## Task prompt
In your copy of the entries below, keep every word exactly and leave out all images.

## Provided entries

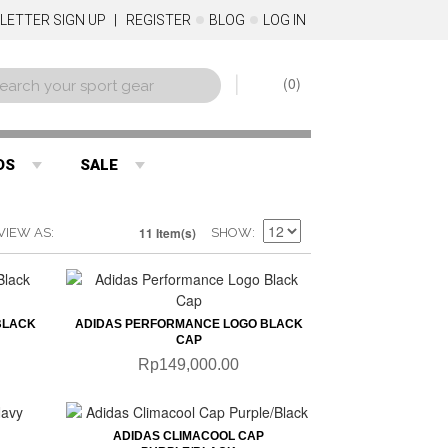
LETTER SIGN UP
REGISTER
BLOG
LOG IN
0
DS
SALE
11 Item(s)
VIEW AS
SHOW
QUICKVIEW
BLACK
ADIDAS PERFORMANCE LOGO BLACK
CAP
Rp149,000.00
QUICKVIEW
ADIDAS CLIMACOOL CAP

## Result of this exercise
LETTER SIGN UP
REGISTER
BLOG
LOG IN
0
DS
SALE
11 Item(s)
VIEW AS
SHOW
QUICKVIEW
BLACK
ADIDAS PERFORMANCE LOGO BLACK
CAP
Rp149,000.00
QUICKVIEW
ADIDAS CLIMACOOL CAP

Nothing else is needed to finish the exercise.